Court of Milan – IP Section, Judge S. Giani, Order of 2 August 2017, docket no. 27991/17).

In a recent preliminary order, the IP Section of the Milan Court restated some basic principles in terms of requirements for the granting of urgent probative searches in IP litigations under Italian law (a topic we already discussed in a previous article ).

One of the urgent remedies available under the Italian IP code is the so-called descrizione (literally, “description”), corresponding to the French saisie-contrefaçon, a typical measure for the preserving of evidence concerning an infringement and its extent.

If granted, it is carried out with the aid of a court bailiff by entering the alleged infringer’s premises – or even a third party’s premises – and collecting evidence by any appropriate means: expert witness’ and bailiff’s reports, photographs, making digital or hard copies and collecting samples. The measure in special circumstances may be granted ex parte, giving the applicant the advantage of surprise.
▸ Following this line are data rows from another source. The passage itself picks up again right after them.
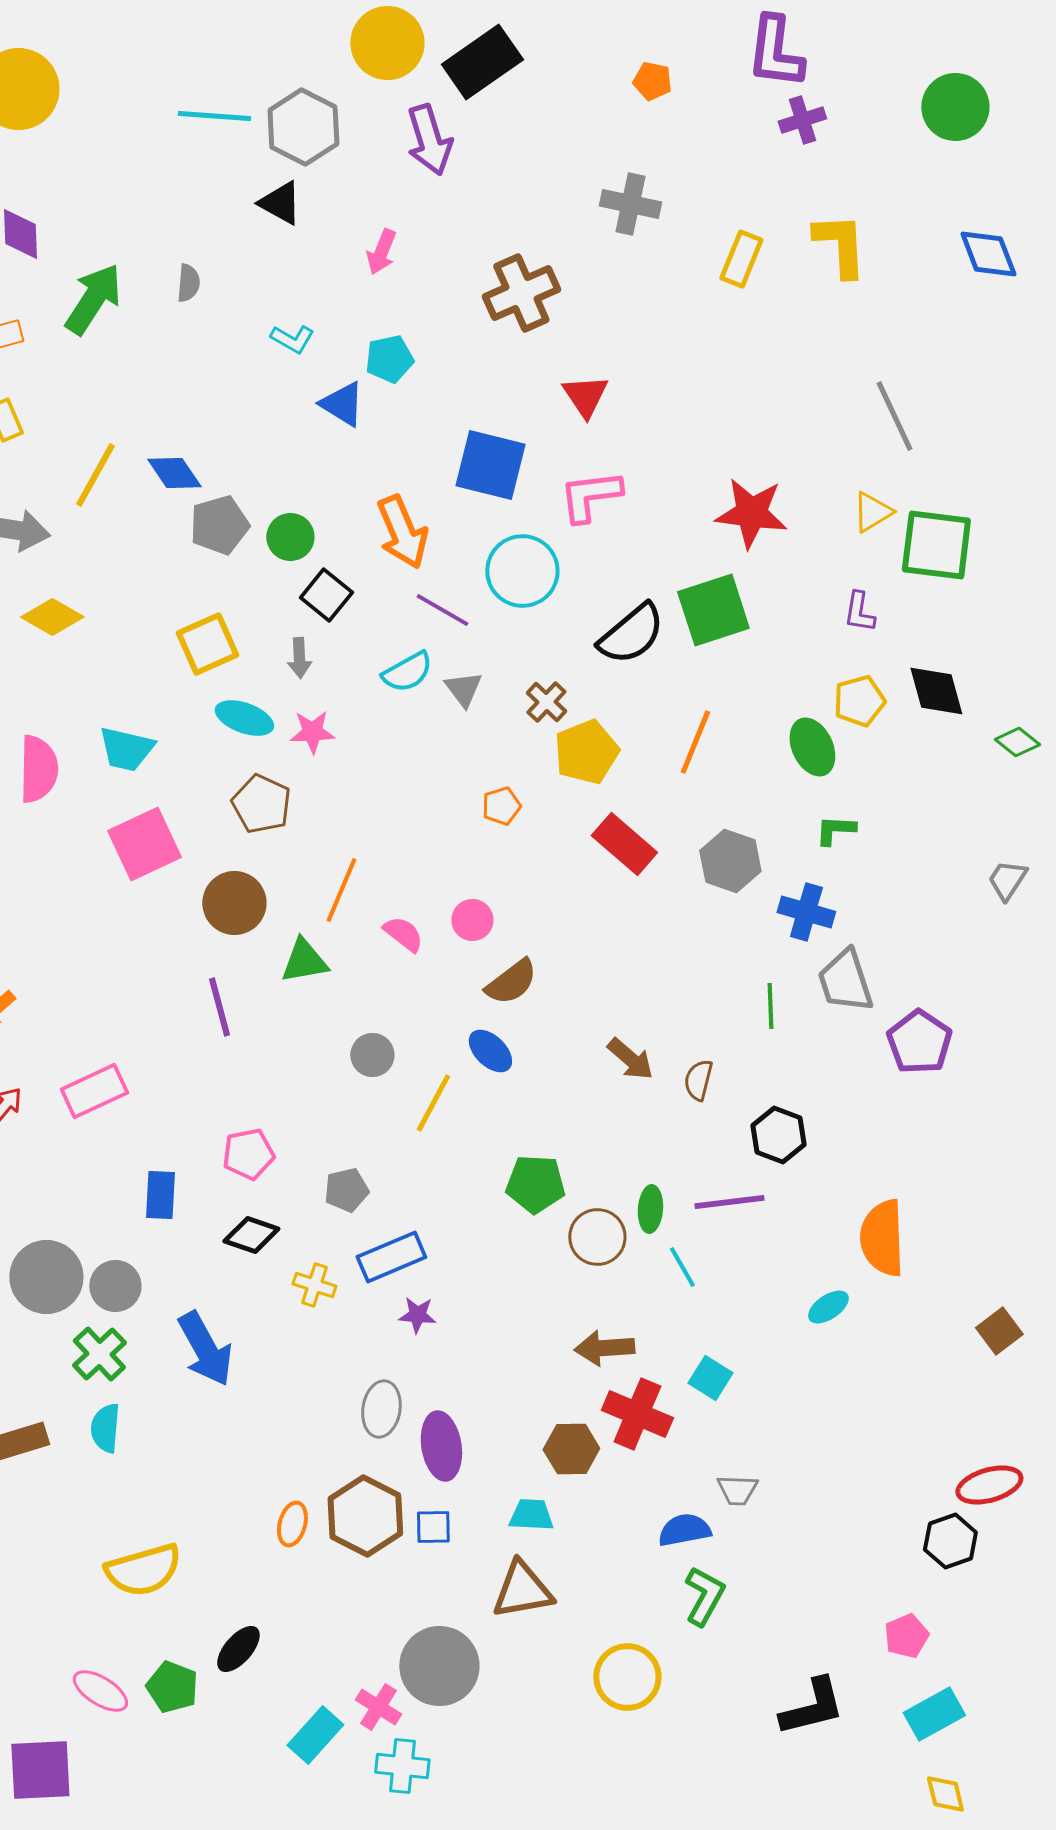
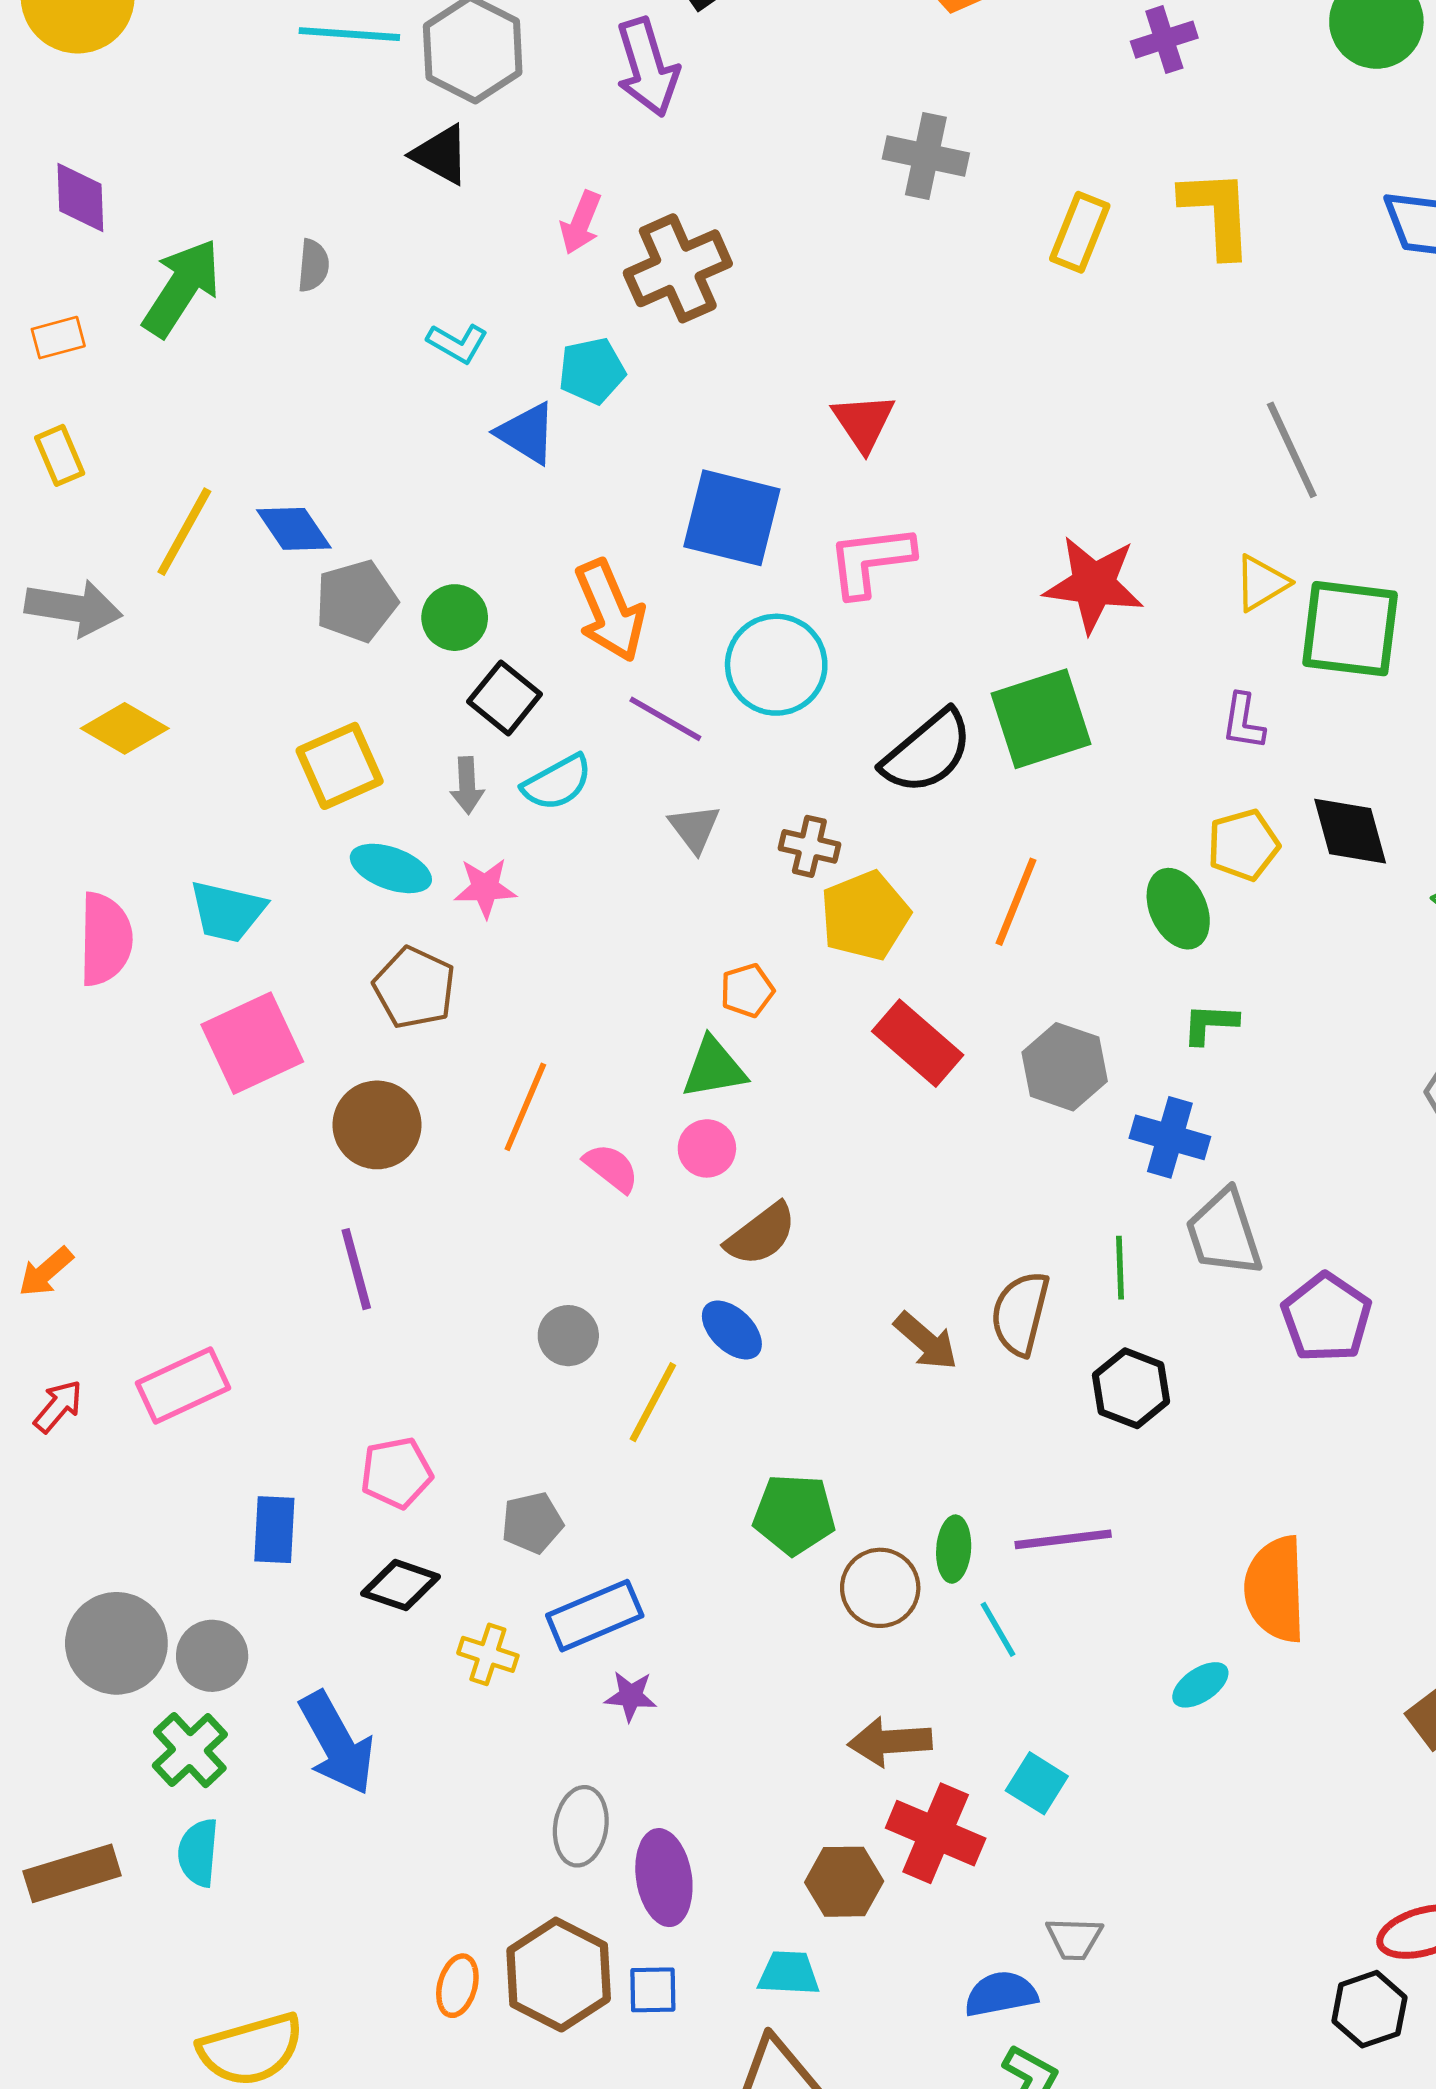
brown cross: (521, 293) -> (678, 268), moved
cyan semicircle: (407, 672) -> (557, 783), moved
brown cross: (546, 702) -> (809, 846), turned -30
green triangle: (304, 961) -> (714, 1068), moved
brown semicircle: (698, 1080) -> (1020, 1313), moved, size x1.5
black hexagon: (778, 1135) -> (1131, 1388), moved

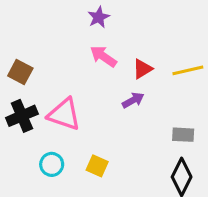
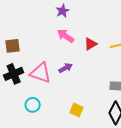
brown square: (20, 72) -> (13, 46), turned -35
purple arrow: (133, 100) -> (66, 68), moved
yellow square: (97, 166) -> (77, 110), moved

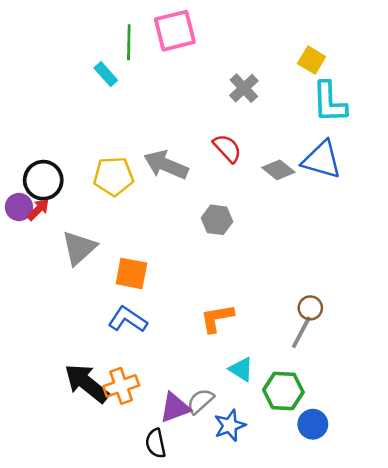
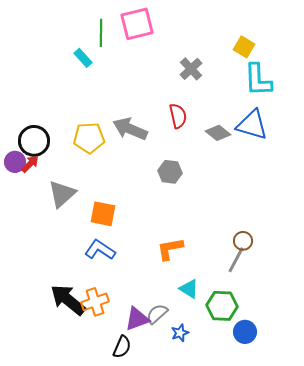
red semicircle: (227, 148) -> (178, 116), turned 30
blue star: (230, 425) -> (180, 333), size x0.7
black semicircle: (156, 443) -> (122, 347), turned -145

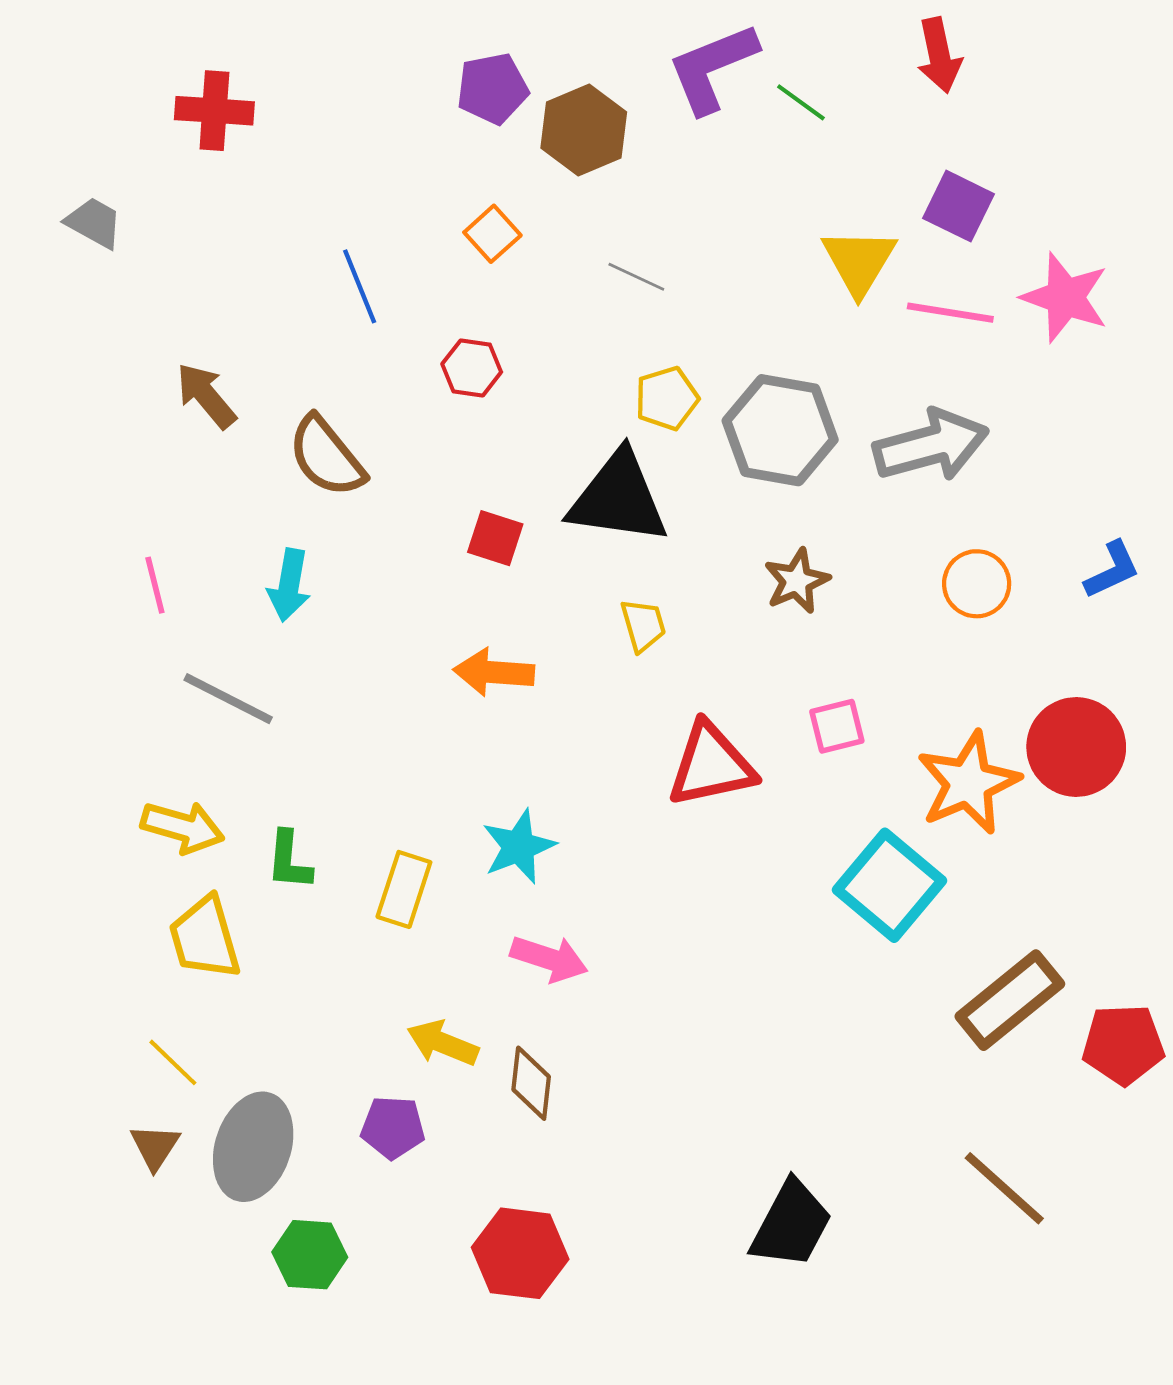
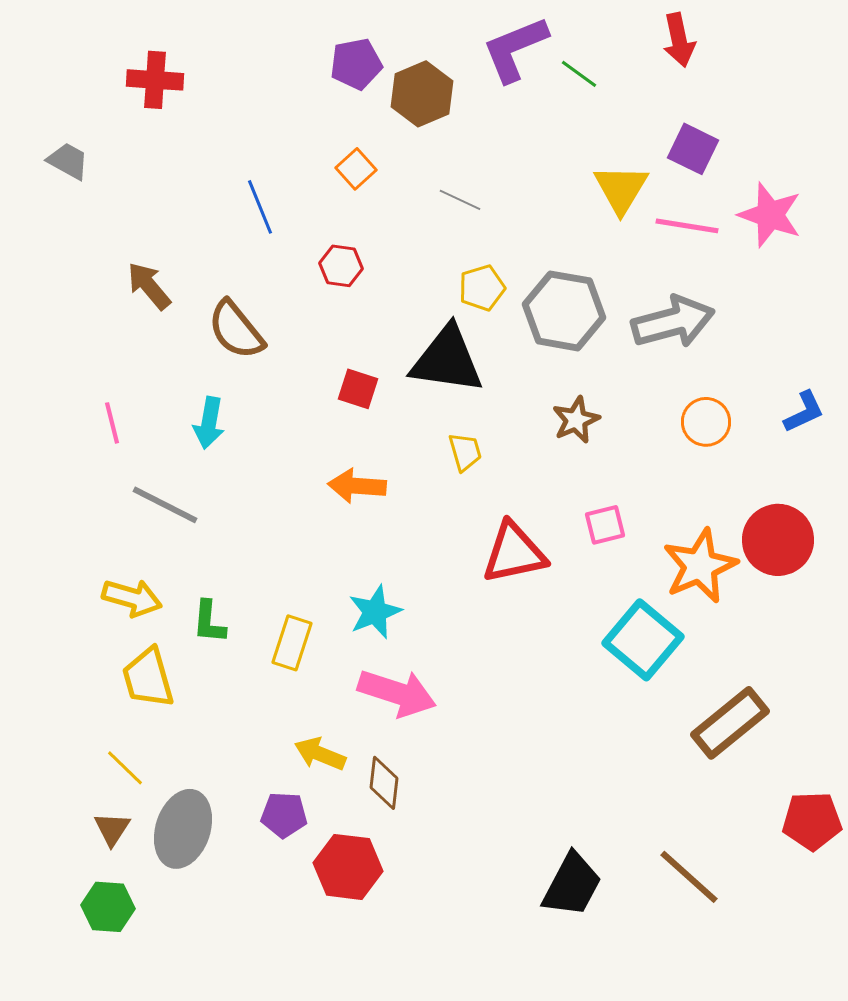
pink arrow: (549, 959) -> (397, 693), size x1.4
red pentagon: (1123, 1044) -> (812, 821), moved
brown line: (1004, 1188) -> (689, 877), moved
red hexagon: (520, 1253) -> (348, 867), moved
green hexagon: (310, 1255) -> (108, 907), moved

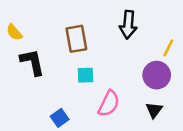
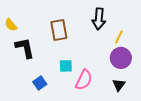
yellow line: (168, 48) -> (119, 37), moved
cyan square: (85, 75) -> (66, 66), moved
blue square: (60, 118) -> (40, 83), moved

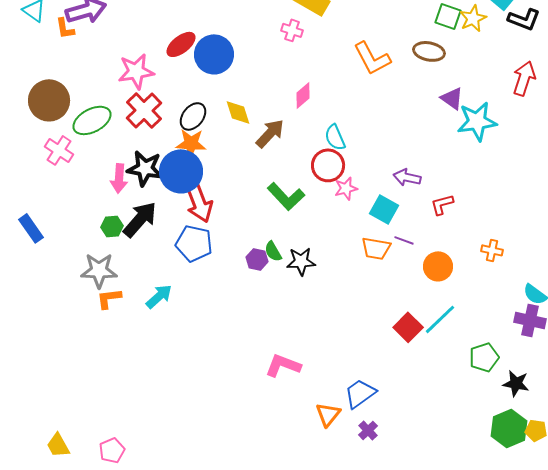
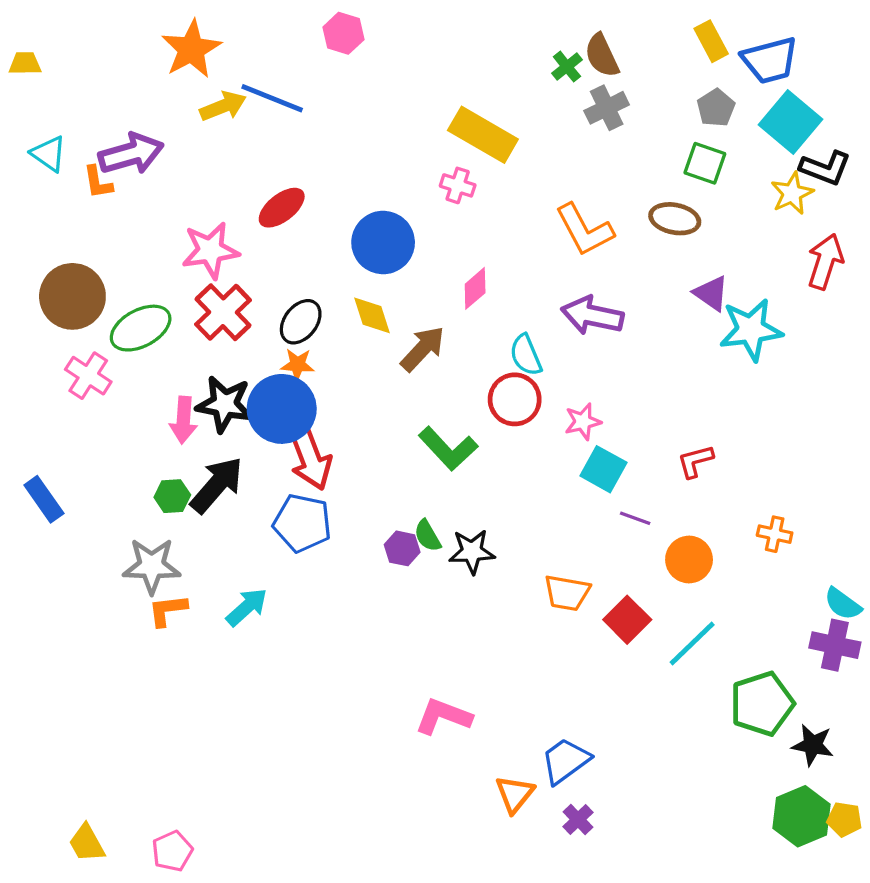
yellow star: (473, 18) -> (792, 193), moved
blue circle: (214, 54) -> (383, 243), moved
orange star: (191, 143) -> (298, 365), size x0.7
purple arrow: (407, 177) -> (592, 315), moved, size x1.4
pink star: (346, 188) -> (583, 422), moved
orange trapezoid: (376, 248) -> (567, 593), moved
red square: (408, 327) -> (627, 620), moved
green pentagon: (484, 357) -> (762, 704), size x1.4

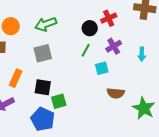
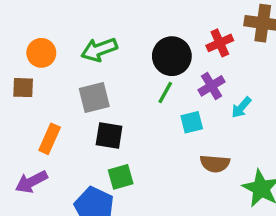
red cross: (109, 18) -> (220, 43), moved
black circle: (90, 28) -> (172, 56), size x1.5
cyan arrow: (142, 54) -> (241, 107), moved, turned 40
black square: (43, 87) -> (109, 135), moved

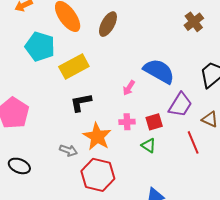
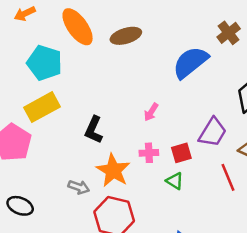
brown ellipse: (108, 24) -> (126, 36), turned 45
yellow rectangle: (74, 66) -> (42, 107), moved
blue semicircle: (159, 71) -> (190, 62), moved, turned -68
black L-shape: (81, 103) -> (94, 130), turned -55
In the case lodged with the Milan Court, an Italian company, owning a national patent concerning a method for the manufacturing of PVC window frames, assumed that a Polish competitor was advertising and selling on the Italian territory, through a network of distributors, products infringing on the patent. It therefore applied for the urgent granting of a preliminary description of the competitor’s products, as well as the means of their production and the relevant documentation, to be carried out at the defendant’s Polish headquarters, on the grounds that the evidence was necessary to support proceedings on the merits, was not attainable otherwise and was in danger of being compromised.

The defendant replied that the allegedly infringing products were freely available on the Italian market, hence the applicant could have obtained a sample with ease. It further remarked that the European patent application for the same invention had been granted only by virtue of a substantial limitation of the original claims, following the examiner’s adverse findings on novelty, inventive step and sufficient disclosure, whereas the national patent in suit had been granted without any preliminary research of prior art.[1]

The Court rejected the application. In giving reasons for the refusal, the proceeding Judge made a number of preliminary remarks. She preliminarily stated that, although the requirement of prima facie case takes a special meaning in connection with descriptions (as it relates to the actual need of the evidence sought, rather than to the likelihood of success in the merits proceedings), this does not exempt the Judge from a summary assessment of the merits of the case. The difference is that, in the case of the description, this assessment is less rigorous than for precautionary measures directed at the immediate enforcement of IP rights, in the sense that it can lead to a dismissal only if there are reasons to positively consider the applicant’s success on the merits unlikely.

The Judge also considered that the Enforcement Directive (2004/48/ EC) has laid down a general obligation for remedies aimed at enforcing intellectual property rights to be “fair and equitable”, “not unnecessarily complicated or costly”, “proportionate” and applied “in such a manner as to avoid the creation of barriers to legitimate trade and to provide for safeguards against their abuse” (Article 3).

In light of these premises, the Judge found that in the case before her there were “substantial” doubts about the very validity of the patent in suit. Specifically: (i) the fact that the patent had been granted by the Italian Patents and Trademarks Office without any prior art search led to to a “lessened” presumption of validity; (ii) as the defendant had pointed out, the European patent application, which initially had the same scope as the Italian patent, had been granted only following a major amendment of the claims, which would make it prima facie likely for the national patent to be at least partially invalid.

In addition, it was not disputed that the allegedly infringing products were freely available on the Italian market, and thus a sample could have been obtained with substantially lesser costs than those likely to be required in order to carry out the description abroad; it followed that the measure sought not only did not appear “necessary” for the preservation of evidence, but it appeared neither fair nor proportionate, as well as “unnecessarily complicated and costly”.

In refusing the application, the Judge ordered the applicant to pay court and legal fees.

 

Note for the reader: the author is not aware of any appeals against the order discussed here.

[1] Italian patent applications undergo a prior art search only as of  July 2008.